Specktra has a gallery for function for you to use! 

http://specktra.net/forum/gallery/


----------



## tabgirl (May 11, 2005)

I have tried to use the gallery here, but I always get errors on upload (probably the bleach) 
	

	
	
		
		

		
			





Thanks!!


----------



## Janice (May 11, 2005)

If you try again and it gives you an error you should copy and paste it in this thread so we can help figure out whats wrong.


----------



## RRRose (May 13, 2005)

I always get this message: Your uploaded file is too large or corrupted.

I've tried resizing it and saving it under a different name. =/


----------



## Janice (May 13, 2005)

The file size may be too large, not the actual pixels. Try turning the "quality" setting down so the file size will be smaller. HTH


----------



## RRRose (May 13, 2005)

It worked now, thanks! =)


----------



## Janice (May 13, 2005)

Great! YW!


----------



## user3 (Dec 28, 2005)

I just wanted to remind all the lovely Specktra members that we now have a SWATCH GALLERY and any member is free to upload their swatches to this Gallery. Simply pick Swatch Gallery when uploading the picture. This is a great resource that we have on Specktra. It will also allow you to free up any space from your own web sites or photo albums. Don't forget to add the product name so when other members do a search they can find it.

This gallery is not just for MAC products.
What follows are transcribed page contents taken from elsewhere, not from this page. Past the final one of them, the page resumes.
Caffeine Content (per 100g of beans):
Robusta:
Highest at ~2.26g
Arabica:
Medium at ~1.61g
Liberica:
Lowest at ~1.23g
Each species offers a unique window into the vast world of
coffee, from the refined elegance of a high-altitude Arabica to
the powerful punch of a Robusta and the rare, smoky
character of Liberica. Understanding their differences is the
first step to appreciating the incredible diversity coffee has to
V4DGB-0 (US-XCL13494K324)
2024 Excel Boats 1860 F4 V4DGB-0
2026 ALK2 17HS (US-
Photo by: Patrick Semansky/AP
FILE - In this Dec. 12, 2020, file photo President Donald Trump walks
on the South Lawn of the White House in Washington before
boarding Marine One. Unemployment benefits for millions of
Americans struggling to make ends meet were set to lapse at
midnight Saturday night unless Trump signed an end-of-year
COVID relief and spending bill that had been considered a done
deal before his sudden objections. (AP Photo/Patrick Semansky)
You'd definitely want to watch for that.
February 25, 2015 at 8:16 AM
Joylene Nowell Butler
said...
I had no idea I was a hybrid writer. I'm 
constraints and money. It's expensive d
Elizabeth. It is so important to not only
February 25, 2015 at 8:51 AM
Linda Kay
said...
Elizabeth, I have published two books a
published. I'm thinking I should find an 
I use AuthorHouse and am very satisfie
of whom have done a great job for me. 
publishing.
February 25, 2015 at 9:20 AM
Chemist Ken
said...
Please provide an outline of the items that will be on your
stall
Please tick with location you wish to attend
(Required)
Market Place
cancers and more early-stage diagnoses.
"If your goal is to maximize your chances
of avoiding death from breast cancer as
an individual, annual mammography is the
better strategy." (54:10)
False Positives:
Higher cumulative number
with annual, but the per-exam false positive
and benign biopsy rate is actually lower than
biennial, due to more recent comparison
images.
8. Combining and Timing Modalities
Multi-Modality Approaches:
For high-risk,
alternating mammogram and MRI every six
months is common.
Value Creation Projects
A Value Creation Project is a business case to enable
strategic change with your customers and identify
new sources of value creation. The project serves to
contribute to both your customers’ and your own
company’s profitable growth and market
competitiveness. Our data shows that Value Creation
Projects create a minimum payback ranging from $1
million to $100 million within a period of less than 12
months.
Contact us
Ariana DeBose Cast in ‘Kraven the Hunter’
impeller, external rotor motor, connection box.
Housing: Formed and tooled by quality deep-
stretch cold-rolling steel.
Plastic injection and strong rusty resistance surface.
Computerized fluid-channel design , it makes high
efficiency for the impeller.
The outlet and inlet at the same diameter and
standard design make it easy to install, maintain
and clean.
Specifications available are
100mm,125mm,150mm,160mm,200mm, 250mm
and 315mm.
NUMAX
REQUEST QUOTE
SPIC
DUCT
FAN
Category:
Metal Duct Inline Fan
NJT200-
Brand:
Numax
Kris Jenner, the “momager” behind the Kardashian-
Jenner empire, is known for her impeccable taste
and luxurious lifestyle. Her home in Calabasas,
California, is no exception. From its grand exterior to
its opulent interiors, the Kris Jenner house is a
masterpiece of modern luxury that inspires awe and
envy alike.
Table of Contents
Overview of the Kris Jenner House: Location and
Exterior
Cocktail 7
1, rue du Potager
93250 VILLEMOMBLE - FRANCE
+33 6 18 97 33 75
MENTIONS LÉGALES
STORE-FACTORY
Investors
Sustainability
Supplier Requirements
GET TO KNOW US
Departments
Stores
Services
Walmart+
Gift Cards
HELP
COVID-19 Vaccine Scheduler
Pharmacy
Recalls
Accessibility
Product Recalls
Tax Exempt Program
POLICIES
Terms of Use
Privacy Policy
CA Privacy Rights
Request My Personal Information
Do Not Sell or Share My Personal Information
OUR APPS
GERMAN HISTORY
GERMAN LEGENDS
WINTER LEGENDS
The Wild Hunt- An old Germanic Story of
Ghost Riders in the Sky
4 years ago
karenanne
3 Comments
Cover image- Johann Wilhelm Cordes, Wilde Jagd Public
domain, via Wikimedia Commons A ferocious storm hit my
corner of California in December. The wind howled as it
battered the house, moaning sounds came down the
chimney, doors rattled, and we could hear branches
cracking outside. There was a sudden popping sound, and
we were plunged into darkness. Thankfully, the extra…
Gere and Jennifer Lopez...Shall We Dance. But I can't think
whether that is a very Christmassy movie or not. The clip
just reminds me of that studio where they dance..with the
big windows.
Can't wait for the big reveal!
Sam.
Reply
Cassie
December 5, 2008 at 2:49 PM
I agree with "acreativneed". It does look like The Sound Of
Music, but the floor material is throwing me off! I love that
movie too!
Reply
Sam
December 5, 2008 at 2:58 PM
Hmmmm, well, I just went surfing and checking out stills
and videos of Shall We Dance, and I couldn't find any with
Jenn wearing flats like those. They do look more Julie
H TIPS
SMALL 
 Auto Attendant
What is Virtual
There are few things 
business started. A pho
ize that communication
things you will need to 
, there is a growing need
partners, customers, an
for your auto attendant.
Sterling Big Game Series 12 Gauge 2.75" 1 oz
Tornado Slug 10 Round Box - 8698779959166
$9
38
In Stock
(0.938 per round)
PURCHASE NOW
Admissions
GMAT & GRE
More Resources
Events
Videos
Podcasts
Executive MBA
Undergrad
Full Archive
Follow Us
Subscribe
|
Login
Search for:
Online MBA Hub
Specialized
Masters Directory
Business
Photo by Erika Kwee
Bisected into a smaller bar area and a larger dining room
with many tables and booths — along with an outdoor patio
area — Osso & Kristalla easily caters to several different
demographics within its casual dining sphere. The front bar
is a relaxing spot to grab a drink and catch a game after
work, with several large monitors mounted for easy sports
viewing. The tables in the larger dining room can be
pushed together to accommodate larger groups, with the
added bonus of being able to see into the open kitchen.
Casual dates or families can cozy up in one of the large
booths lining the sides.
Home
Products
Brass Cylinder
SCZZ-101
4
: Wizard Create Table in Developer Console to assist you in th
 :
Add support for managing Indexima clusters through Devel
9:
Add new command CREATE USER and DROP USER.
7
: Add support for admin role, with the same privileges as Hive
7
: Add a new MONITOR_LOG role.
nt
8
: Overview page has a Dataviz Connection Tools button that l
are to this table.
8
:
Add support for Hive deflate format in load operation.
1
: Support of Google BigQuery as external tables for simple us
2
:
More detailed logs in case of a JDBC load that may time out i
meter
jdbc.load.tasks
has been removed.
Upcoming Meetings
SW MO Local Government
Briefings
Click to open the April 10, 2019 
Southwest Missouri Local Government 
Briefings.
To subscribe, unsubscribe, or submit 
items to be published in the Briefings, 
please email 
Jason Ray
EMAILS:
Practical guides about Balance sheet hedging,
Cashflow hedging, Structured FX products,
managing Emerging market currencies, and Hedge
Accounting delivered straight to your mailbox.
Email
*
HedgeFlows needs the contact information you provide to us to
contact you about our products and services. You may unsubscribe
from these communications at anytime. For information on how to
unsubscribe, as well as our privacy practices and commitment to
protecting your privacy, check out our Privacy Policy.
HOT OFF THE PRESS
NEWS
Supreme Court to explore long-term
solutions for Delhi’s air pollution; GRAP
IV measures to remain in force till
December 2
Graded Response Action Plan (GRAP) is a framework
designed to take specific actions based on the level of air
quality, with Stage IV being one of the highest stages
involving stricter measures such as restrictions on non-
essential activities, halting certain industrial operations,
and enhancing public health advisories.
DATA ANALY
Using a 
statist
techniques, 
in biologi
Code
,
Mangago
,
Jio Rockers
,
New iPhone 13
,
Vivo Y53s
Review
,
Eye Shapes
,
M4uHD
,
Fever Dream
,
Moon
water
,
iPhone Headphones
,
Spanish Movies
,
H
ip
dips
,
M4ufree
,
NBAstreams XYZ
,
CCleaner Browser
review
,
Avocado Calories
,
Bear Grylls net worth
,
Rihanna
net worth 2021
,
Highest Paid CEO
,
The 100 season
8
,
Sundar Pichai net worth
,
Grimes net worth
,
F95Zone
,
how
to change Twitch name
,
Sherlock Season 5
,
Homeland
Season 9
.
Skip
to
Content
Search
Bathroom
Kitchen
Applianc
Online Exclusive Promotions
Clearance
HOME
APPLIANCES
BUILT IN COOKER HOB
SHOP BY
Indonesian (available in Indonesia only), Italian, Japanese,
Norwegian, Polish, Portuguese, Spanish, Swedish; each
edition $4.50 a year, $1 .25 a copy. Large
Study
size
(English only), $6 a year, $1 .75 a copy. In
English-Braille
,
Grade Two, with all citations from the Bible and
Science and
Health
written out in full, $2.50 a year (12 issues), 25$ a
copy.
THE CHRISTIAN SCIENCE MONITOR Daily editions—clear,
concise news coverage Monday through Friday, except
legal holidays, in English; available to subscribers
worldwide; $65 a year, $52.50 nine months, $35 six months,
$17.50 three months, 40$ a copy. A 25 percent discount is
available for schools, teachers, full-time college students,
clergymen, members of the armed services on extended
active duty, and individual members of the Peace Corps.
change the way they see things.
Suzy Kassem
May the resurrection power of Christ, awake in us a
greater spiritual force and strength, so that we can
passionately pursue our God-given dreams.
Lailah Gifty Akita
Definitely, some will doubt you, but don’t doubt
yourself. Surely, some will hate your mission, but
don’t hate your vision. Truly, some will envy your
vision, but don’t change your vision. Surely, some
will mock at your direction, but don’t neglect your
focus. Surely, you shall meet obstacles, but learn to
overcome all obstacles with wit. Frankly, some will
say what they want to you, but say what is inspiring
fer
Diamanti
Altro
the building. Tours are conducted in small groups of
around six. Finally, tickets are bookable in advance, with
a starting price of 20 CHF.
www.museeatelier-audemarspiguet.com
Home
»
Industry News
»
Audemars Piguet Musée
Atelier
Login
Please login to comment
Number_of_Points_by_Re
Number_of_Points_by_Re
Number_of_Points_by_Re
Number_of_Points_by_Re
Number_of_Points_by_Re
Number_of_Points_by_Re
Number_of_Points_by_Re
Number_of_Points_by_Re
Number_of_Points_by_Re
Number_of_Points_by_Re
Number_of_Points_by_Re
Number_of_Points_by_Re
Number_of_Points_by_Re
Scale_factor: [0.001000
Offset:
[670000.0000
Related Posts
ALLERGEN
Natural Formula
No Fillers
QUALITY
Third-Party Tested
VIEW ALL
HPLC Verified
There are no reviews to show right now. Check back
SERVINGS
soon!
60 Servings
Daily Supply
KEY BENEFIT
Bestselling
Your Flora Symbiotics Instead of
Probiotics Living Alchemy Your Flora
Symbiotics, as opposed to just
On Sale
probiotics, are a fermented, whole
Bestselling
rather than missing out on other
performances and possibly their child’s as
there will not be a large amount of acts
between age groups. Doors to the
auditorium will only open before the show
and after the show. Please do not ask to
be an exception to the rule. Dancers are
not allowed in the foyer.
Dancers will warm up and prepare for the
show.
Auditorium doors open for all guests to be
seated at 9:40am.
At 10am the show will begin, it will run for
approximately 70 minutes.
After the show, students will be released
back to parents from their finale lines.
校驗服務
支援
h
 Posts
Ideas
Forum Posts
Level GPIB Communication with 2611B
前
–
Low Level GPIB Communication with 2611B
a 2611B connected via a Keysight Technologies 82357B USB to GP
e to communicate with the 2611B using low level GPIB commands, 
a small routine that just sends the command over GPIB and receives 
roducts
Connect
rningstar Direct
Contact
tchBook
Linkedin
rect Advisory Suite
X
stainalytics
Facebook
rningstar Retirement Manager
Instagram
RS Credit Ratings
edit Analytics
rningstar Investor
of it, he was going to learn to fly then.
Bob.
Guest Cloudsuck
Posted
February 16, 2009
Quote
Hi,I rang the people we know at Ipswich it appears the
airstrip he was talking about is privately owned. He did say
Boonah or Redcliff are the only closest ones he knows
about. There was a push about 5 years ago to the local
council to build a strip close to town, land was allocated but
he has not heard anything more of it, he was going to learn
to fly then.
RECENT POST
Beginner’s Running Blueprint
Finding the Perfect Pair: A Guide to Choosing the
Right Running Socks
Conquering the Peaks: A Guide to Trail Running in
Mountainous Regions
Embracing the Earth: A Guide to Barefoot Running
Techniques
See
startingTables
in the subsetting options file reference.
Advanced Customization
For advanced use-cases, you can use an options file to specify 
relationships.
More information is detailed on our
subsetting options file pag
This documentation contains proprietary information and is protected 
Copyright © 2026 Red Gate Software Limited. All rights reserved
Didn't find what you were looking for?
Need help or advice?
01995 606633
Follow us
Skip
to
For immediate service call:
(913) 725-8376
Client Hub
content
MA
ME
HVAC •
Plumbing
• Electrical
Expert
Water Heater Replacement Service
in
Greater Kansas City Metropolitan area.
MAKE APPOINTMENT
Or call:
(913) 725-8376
So have fun swatching away!


----------



## user3 (Feb 10, 2006)

Oh one more fun feature I don't think many people are aware of, is the reply feature in the gallery. You can ask questions and leave comments under pics. You can also rate pics.


----------



## Beautiful1 (Feb 10, 2006)

This Is Great Thanks!


----------



## orodwen (Feb 11, 2006)

outta curiosity, when did the little specktra.net logo start up w/ the UL'd pictures?  it has been a couple months since i fiddled around w/ ULing pics & so it's been relatively recent. 
	

	
	
		
		

		
		
	


	




 tia!


----------



## Janice (Feb 11, 2006)

About a month ago, HTHS.


----------



## user3 (Mar 30, 2006)

Many have asked how to delete their pics in the gallery.
Here is some help
Go to Gallery > Go to the Gallery where the pic is ex: Swatch Gallery> Find the pic and click in it>Go to Image Tools > Click edit Image > Check box To Delete this image > Click Delete.


----------



## nicemeka (Apr 20, 2006)

Quote:

   Originally Posted by *Janice* 
_The file size may be too large, not the actual pixels. Try turning the "quality" setting down so the file size will be smaller. HTH_

 

I having the same problem with posting a picture. But not sure of how to change the quality setting down. Is that the editing program on the computer when converting or is it something to do with my digital camera???


----------



## user3 (Apr 20, 2006)

Quote:

   Originally Posted by *nicemeka* 
_I having the same problem with posting a picture. But not sure of how to change the quality setting down. Is that the editing program on the computer when converting or is it something to do with my digital camera???_

 

You can change it on your camera or in the software you use to edit your pics.

Also make sure the pics are put into formats that Specktra accepts.
When you upload a pic right above the up load you will see View Allowed Extensions this will show you the size limits and formats accepted.

I have uploaded some huge files that are in high quality so I know it can be done.


----------